Transcribed page contents:
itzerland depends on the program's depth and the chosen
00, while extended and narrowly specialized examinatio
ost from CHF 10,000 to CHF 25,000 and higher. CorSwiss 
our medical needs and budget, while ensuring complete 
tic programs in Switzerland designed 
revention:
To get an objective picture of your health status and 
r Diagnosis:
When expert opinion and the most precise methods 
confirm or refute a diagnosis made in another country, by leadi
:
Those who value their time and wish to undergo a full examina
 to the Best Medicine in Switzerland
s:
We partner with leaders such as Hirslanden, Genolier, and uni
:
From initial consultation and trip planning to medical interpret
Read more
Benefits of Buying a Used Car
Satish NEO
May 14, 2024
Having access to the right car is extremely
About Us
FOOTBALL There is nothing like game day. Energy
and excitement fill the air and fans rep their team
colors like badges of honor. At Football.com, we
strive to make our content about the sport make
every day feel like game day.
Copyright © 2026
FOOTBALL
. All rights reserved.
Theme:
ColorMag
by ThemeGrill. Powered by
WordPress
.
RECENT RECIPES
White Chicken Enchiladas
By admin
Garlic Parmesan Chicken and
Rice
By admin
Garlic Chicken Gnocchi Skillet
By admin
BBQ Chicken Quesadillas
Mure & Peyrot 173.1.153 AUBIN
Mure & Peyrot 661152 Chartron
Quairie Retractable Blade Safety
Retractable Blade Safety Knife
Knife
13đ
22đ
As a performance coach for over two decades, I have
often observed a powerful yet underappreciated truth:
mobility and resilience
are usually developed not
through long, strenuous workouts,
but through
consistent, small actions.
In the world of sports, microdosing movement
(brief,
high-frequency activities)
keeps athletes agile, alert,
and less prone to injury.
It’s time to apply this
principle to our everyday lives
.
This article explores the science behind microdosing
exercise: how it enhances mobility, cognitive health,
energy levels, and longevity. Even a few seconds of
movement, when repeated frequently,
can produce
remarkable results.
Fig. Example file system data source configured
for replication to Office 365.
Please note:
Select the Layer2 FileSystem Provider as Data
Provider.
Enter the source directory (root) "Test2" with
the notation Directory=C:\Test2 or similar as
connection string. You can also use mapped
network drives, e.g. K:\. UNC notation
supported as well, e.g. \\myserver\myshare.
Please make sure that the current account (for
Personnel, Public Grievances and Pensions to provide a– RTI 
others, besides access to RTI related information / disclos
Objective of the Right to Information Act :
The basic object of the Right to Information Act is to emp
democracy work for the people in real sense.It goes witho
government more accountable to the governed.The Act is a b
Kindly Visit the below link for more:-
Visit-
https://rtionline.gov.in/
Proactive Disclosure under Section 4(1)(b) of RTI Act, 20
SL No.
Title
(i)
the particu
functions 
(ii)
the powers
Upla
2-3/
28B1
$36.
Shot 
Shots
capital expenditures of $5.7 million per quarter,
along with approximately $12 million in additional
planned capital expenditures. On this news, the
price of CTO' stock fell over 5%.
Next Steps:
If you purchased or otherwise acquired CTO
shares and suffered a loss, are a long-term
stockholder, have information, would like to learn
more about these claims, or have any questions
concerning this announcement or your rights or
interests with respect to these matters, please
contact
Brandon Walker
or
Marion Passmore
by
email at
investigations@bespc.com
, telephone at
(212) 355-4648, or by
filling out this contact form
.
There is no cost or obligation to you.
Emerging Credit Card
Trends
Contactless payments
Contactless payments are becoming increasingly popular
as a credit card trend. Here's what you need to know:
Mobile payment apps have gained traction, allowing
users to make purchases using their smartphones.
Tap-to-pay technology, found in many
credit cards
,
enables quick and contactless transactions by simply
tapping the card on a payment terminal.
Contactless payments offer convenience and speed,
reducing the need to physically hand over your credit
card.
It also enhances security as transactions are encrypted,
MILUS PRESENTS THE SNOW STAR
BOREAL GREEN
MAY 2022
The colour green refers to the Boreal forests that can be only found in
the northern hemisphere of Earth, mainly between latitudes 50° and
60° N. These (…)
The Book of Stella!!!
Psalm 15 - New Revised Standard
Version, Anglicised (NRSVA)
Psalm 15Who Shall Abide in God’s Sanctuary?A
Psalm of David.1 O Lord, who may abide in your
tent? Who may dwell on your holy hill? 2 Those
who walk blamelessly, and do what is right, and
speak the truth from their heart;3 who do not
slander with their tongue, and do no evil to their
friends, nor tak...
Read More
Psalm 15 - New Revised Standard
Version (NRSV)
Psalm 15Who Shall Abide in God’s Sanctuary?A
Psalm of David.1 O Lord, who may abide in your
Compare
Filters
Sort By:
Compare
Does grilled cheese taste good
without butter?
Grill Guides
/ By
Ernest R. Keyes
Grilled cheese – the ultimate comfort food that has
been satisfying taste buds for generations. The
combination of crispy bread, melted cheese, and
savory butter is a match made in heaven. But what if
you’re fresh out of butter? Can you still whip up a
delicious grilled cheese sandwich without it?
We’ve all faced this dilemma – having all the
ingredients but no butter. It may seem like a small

▶ _Try it_: Extract from the data every line where "access" shows up.

▶ _Solution for this problem_:
Having access to the right car is extremely
others, besides access to RTI related information / disclos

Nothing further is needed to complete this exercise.